From May through early October, the stock market moved lower as the debt ceiling debate raged in Washington, and the economy and Europe worried markets.

The S&P bottomed in early October at 1,074, just as the Fed embarked on yet another program, "operation twist." The "twist" involves Fed purchases of longer duration Treasurys, using the proceeds from sales of shorter term securities.

The S&P 500 since then has gained more than 22 percent, hitting occasional bumps related to the European debt crisis.

Coincidental or not, the Fed has been there whenever the bull has needed an extra push.

Stuart Freeman, chief equity strategist for Wells Fargo Advisors, said the Fed's easing programs, aside from the improved economy, has definitely been a factor driving stocks.

"We probably wouldn't have reached 1,370 until maybe the middle of this year" were it not for the Fed's activity, said Freeman. He noted that the announcement of QE2 last year drove the S&P well above the rest of the prior stock rebound cycles by April and May, and well above his then year end target of 1,250-1,275. (see chart here)

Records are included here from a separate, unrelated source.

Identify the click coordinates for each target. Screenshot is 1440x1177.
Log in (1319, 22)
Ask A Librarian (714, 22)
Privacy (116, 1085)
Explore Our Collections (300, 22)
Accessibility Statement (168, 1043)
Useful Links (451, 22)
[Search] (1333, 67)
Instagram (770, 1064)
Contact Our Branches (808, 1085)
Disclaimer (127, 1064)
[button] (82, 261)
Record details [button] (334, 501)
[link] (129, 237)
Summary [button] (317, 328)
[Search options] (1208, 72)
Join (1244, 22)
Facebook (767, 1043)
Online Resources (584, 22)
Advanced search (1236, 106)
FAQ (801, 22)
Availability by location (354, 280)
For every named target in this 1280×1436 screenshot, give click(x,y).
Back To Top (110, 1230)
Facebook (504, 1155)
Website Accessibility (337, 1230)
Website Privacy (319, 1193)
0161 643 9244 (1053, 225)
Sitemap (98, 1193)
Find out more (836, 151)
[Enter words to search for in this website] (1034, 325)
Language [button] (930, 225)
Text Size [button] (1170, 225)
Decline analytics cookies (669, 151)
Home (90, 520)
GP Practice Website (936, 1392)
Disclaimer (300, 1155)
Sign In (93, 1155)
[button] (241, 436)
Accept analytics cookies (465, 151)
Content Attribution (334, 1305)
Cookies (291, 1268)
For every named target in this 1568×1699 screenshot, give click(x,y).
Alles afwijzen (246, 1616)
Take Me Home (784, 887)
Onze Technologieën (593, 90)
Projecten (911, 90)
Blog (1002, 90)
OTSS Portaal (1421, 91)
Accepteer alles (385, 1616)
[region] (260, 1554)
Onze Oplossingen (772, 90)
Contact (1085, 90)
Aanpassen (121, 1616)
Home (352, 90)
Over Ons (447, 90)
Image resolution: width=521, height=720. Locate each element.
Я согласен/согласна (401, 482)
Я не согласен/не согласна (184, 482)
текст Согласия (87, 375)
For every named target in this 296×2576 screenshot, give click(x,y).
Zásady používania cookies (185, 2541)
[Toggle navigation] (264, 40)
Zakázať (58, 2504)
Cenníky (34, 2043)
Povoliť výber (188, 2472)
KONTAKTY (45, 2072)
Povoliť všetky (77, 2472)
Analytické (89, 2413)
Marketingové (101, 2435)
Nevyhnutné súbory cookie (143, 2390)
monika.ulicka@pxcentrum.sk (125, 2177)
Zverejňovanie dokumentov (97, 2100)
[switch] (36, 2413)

Freeman says that as QE2 came to an end, investors anticipated that the economy might slow without help from the Fed, and it proceeded to move lower during the softer economic period last summer. The S&P, at that point, was performing below the levels of recoveries in the early 1980s and the early 1970s.

He cautions the same thing could happen this year, with the bull galloping too far ahead of where it may ultimately end up finishing the year. Feeding the bull once more is the promise of more Fed easing.